1年生5月:模擬戦後
天井が高い。
わたしは二人部屋の2段ベッドの下なのに、なんであんな高いところに天井があるんだろう。
「気がつかれましたか。」
頭の近くから、男の人の声がした。
誰?
「無理に起き上がらないで、そのまま横になられていてください。」
丁寧な、柔らかな声。
「‥だ、」
口の中がカラカラで声が出ない。
「お水を飲まれますか?」
首の後ろに腕を差し込まれ、わたしは彼に支えられて上半身を起こす。
唇にガラスが触れ、少しの水が口に流れ込んできた。
ごくっと喉が音をたてる。
「ゆっくり飲んでくださいね。」
わたしがひとくち飲み込むごとに、ちょっとずつグラスを傾けてくれる。
「もう少し飲まれますか?」
首を横に振ると、彼の指がそっとわたしの濡れた唇を拭った。
細いきれいな指先が目に入る。
そこで初めて彼の顔を見た。
ふわふわで柔らかそうな茶色の髪から覗くのは、甘いミルクティーのような優しい色の瞳。
とても端正な顔だちをした、外国の男の人。
「誰?」
「ああ、失礼しました。貴女にきちんとご挨拶していなかったですね。エリオス・J・ウォールと申します。」
優雅にお辞儀をする彼は見事なまでに少女漫画に出てくる白馬の王子さまで。
なんで女子高生のわたしなんかに、親し気に笑顔を向けるの?
「あの、ここは‥。」
「ここは学園本部のゲストルームです。今日から3日間、学園は休講になりました。

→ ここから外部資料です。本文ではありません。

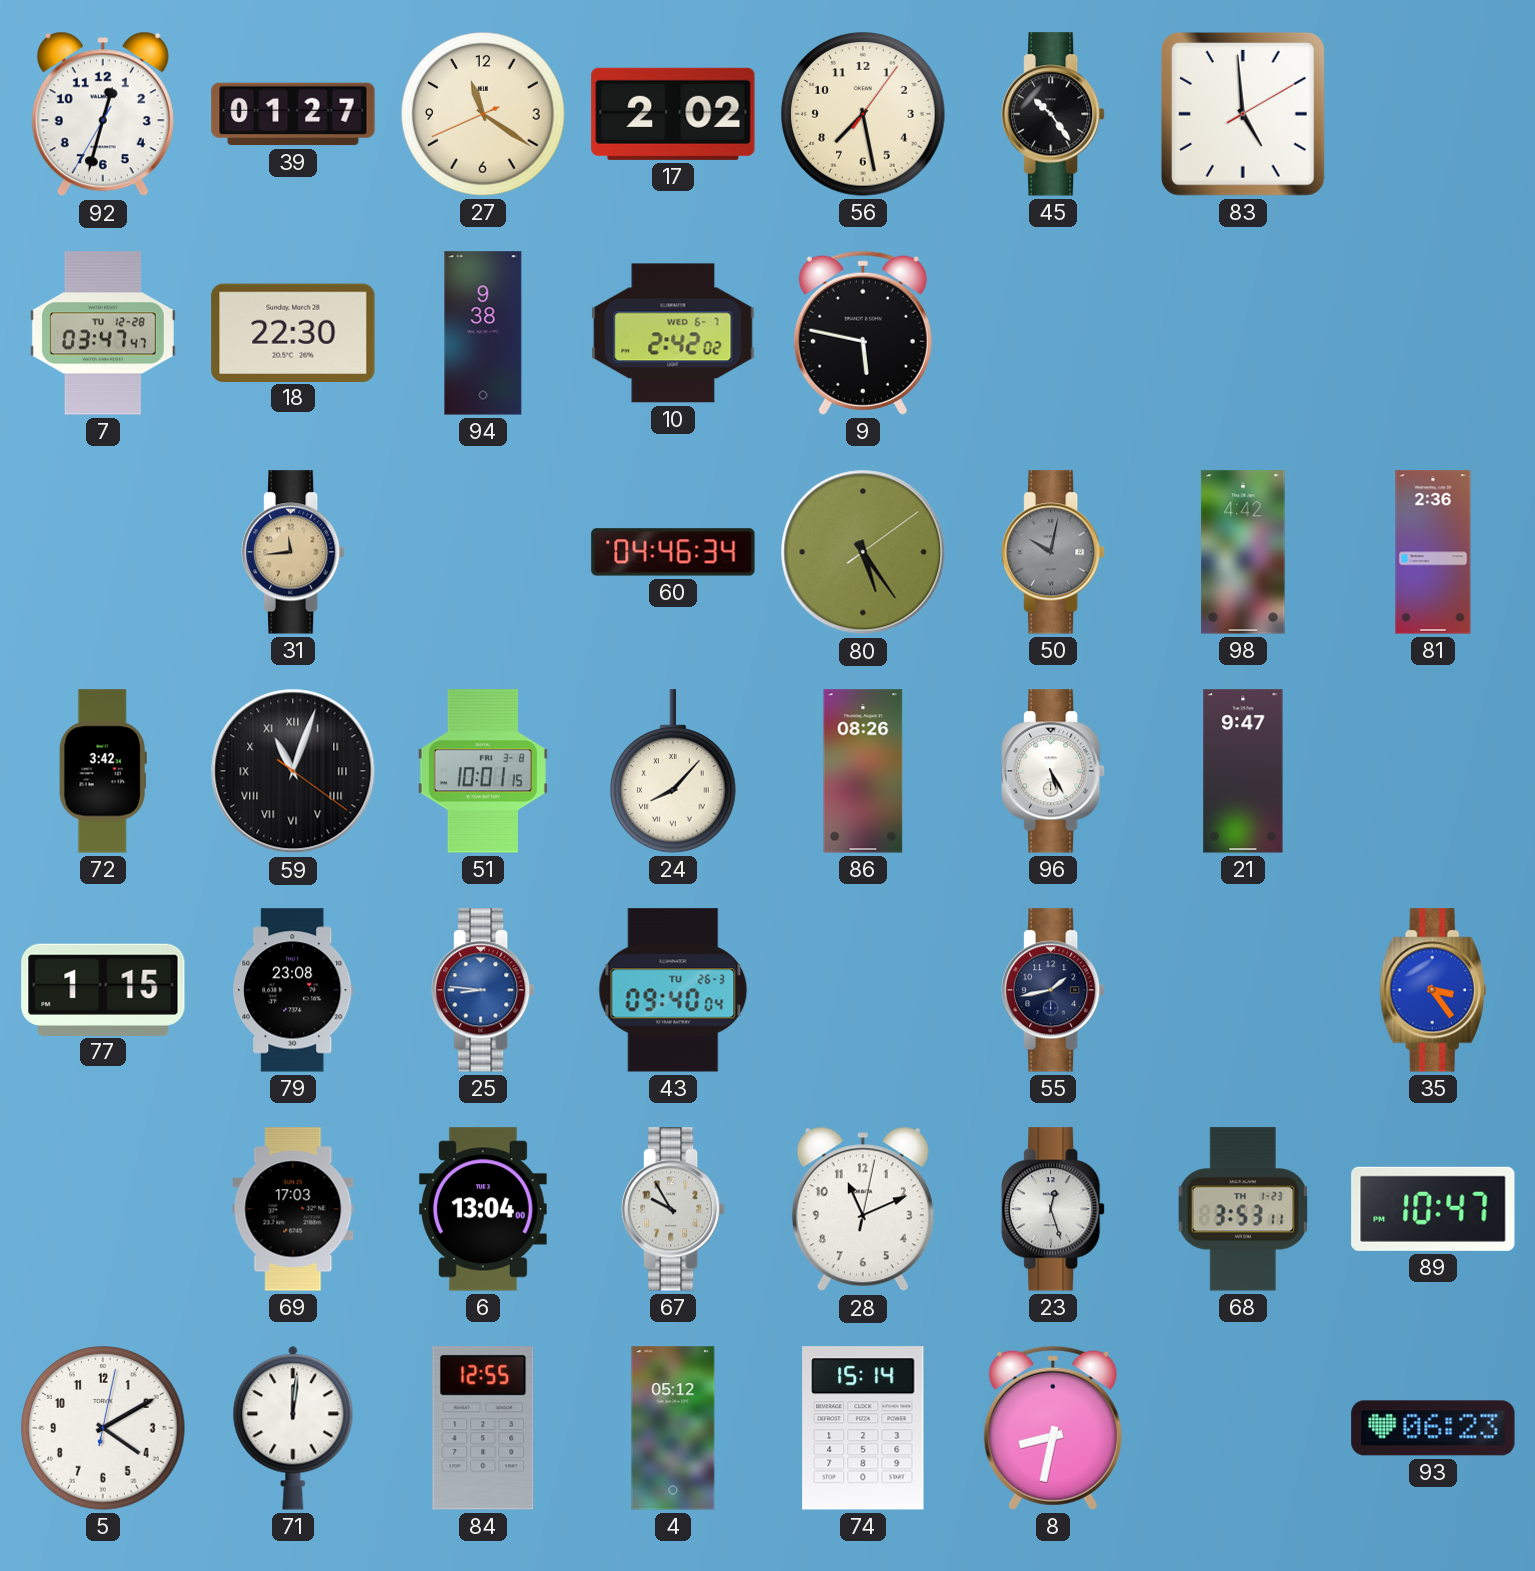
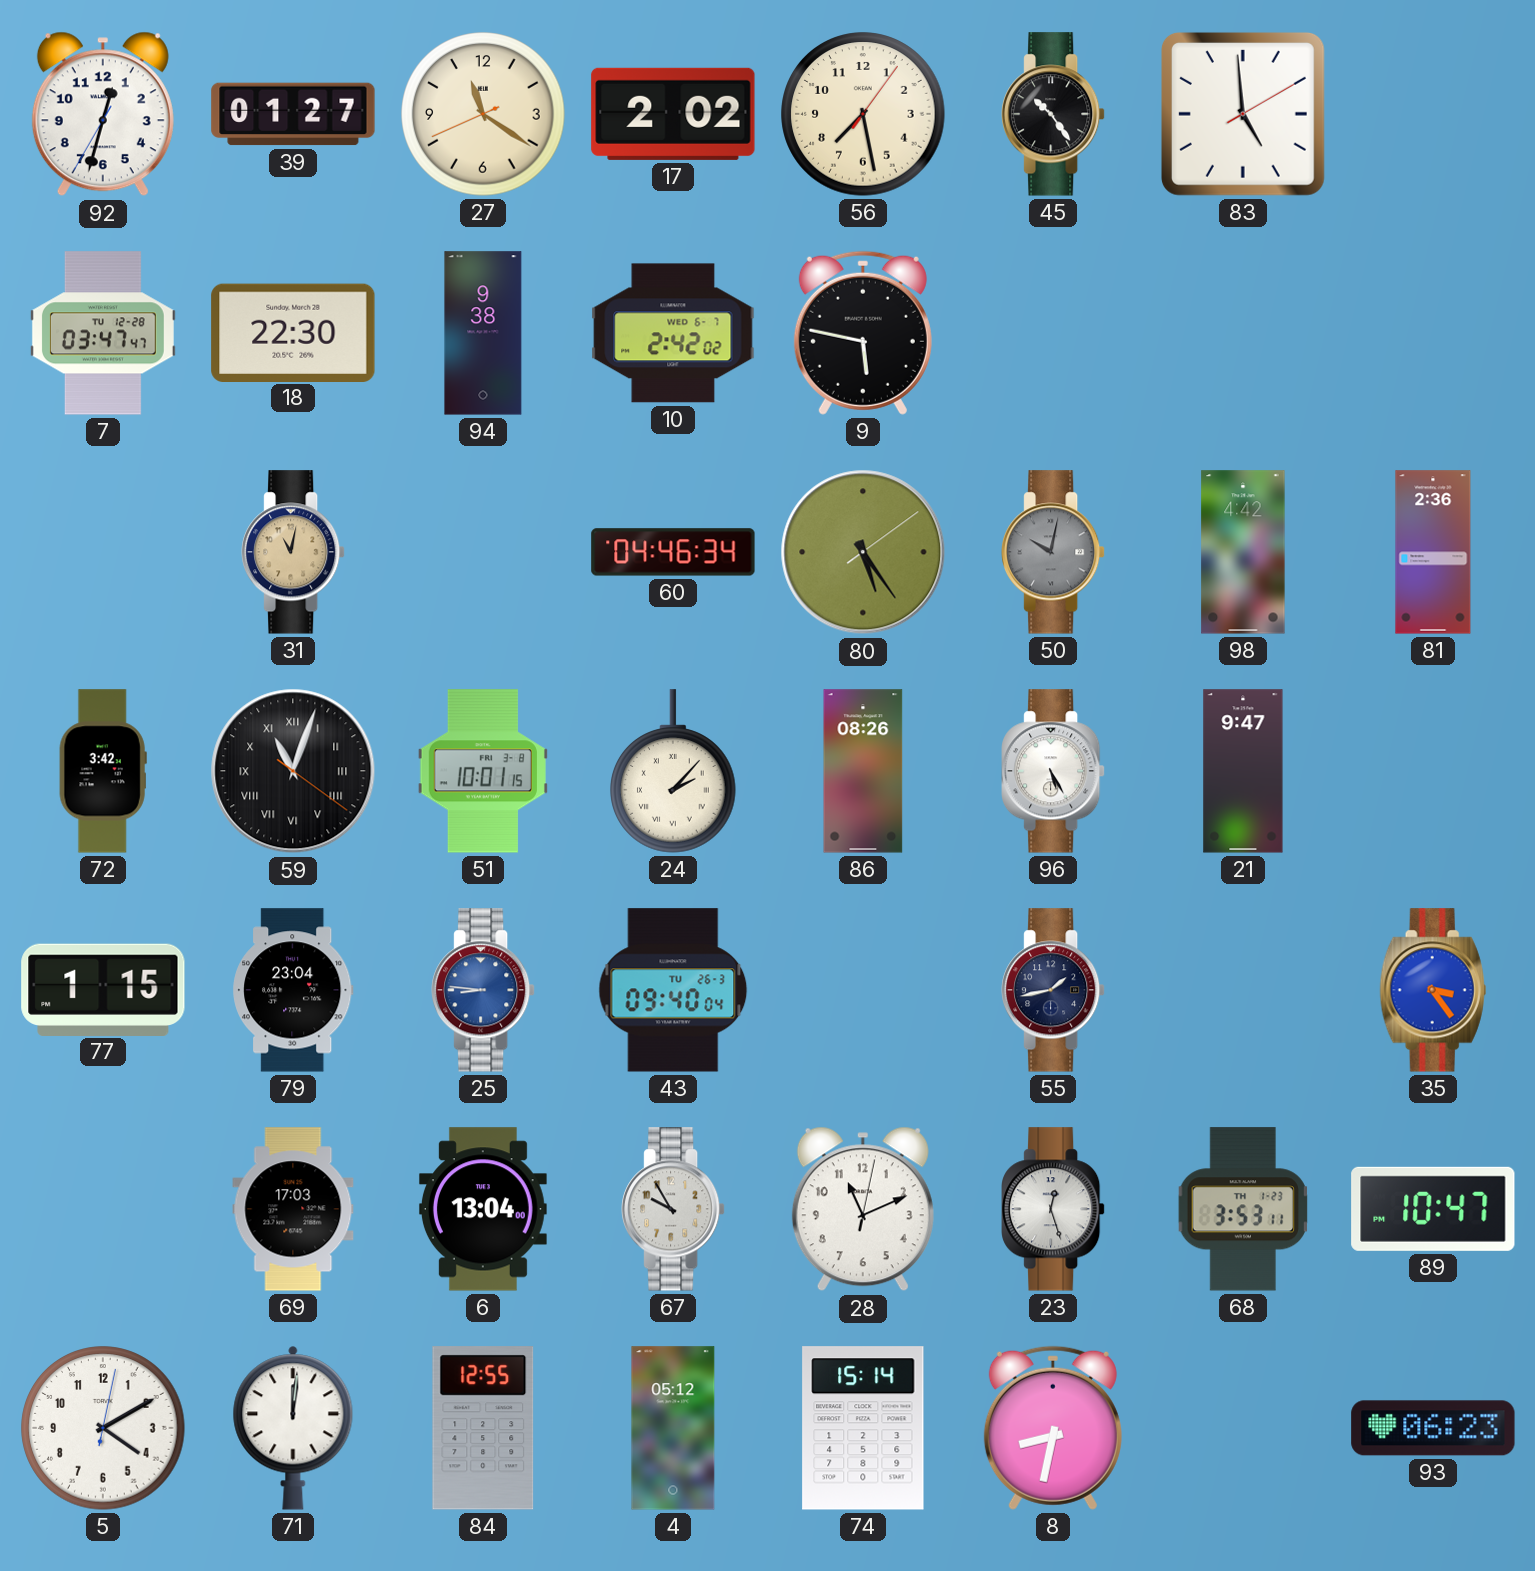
31: 11:44 -> 11:02
24: 8:07 -> 2:07
79: 23:08 -> 23:04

」
学園? 休校?
「アリスさん?」
「はい。」
「まだ調子がよくなさそうですね。…熱があるのかな?」
すっと彼の顔が近づき、わたしのおでこに彼のおでこが重なる。
お互いの息がふれあう距離。
近い近い近いー!!!
「どうして先輩はいっつもこんな近いんですか!」
ぞわっとなって一瞬で顔が真っ赤になって、とっさにエリオスを押し戻していた。
「…ああ、いつもの貴女ですね。」
エリオスは慌てるわたしを見て、楽しそうに笑った。
「何だか夢の中にいらっしゃるようでしたね、アリス・エアル・マーカーさん。」
それからエリオスが手元のベルを鳴らすと、ハンス先生がやってきた。
ベッドから起き上がってソファに移動するのに、エリオスがさりげなく補助してくれる。
わたしは制服のまま。事故は昨日の午後で、今は翌日のお昼前とのこと。
「さ、ぱぱっと事故の説明して、マーカーくんが元気そうならお昼食べに寮に戻ろうかー。」
いつもどおりのハンス先生。
ヨセフとレナードは重い障害も出ず、今日には退院できる見込みだということ。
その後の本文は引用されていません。